Tried the triple twisted and got good flavour, but too much trouble for me. Have never tried ribbon. All my current coils are 27 g simple micro coils between 0.45 and 8 ohms. The cyclone with AFC has dual coils. All are wicked with ceramic wicks. ID are all 1.6 mm - for me the best ID for fitting the ceramic wicks. Somewhere below 0.6 ohms single coils I think one starts to lose some flavour, but the dual coils combined with the AFC gives great flavour at 0.45 ohms.
From what you have said @Silver, seems to me 0.9 ohms might be your spot for tobaccos. With either 28 g or 27 g.


----------



## Andre

Gazzacpt said:


> For me silica just rocks with certain juices like VM4, Frenilla and Radioactive. Then I get a cleaner flavour from cotton on the fruitier juices.
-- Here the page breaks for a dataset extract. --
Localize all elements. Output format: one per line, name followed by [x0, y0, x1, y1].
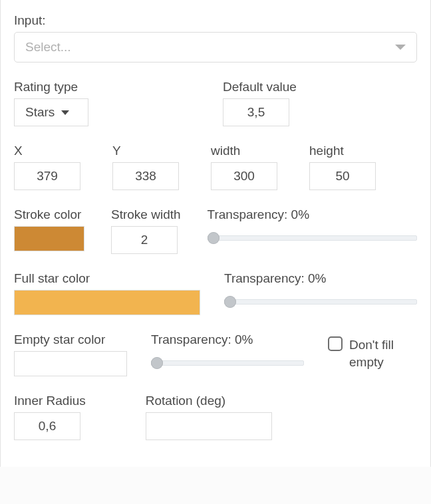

This was proved again last night when @Zegee had the same juice in a kayfun with cotton and me with silica. More experimentation is needed
> 
> Sent from my GT-I9190 using Tapatalk


Aha, been struggling with the fruity juices on the Reomizer. Maybe should try cotton for that. You also do that at between 0.6 and 0.8, because most reports I have seen say one should go around 1.0 for fruity juices?


----------



## Gazzacpt

Matthee said:


> Aha, been struggling with the fruity juices on the Reomizer. Maybe should try cotton for that. You also do that at between 0.6 and 0.8, because most reports I have seen say one should go around 1.0 for fruity juices?


Hi Oom I do fruit and some deserts at 1 - 1.4 ohms I am running out of tank systems for all the flavours I like  especially now with silica and cotton in the mix.

Sent from my GT-I9190 using Tapatalk

Reactions: Thanks 1


----------



## Andre

Gazzacpt said:


> Hi Oom I do fruit and some deserts at 1 - 1.4 ohms I am running out of tank systems for all the flavours I like  especially now with silica and cotton in the mix.
> 
> Sent from my GT-I9190 using Tapatalk


Lol, that is no joke. Was chuckling at myself last night with the following array beside me in 4 Reos, 2 Aquas and a Nautilus: HHV Maple, 5P Bowdens Mate, 5P Sixty Four, 5P Queenside, Witchers Devils Cut, Nicoticket Frenilla and Nicoticket F5 Refresh.

Reactions: Like 3


----------



## ET

Gazzacpt said:


> Try using a cup hook in the drill the wire doesn't slide off that so easily.
> 
> Sent from my GT-I9190 using Tapatalk



split pin works wonderfully

Reactions: Like 1


----------



## Silver

Matthee said:


> Tried the triple twisted and got good flavour, but too much trouble for me. Have never tried ribbon. All my current coils are 27 g simple micro coils between 0.45 and 8 ohms. The cyclone with AFC has dual coils. All are wicked with ceramic wicks. ID are all 1.6 mm - for me the best ID for fitting the ceramic wicks. Somewhere below 0.6 ohms single coils I think one starts to lose some flavour, but the dual coils combined with the AFC gives great flavour at 0.45 ohms.
> From what you have said @Silver, seems to me 0.9 ohms might be your spot for tobaccos. With either 28 g or 27 g.



After round 2 of tinkering I found a great coil!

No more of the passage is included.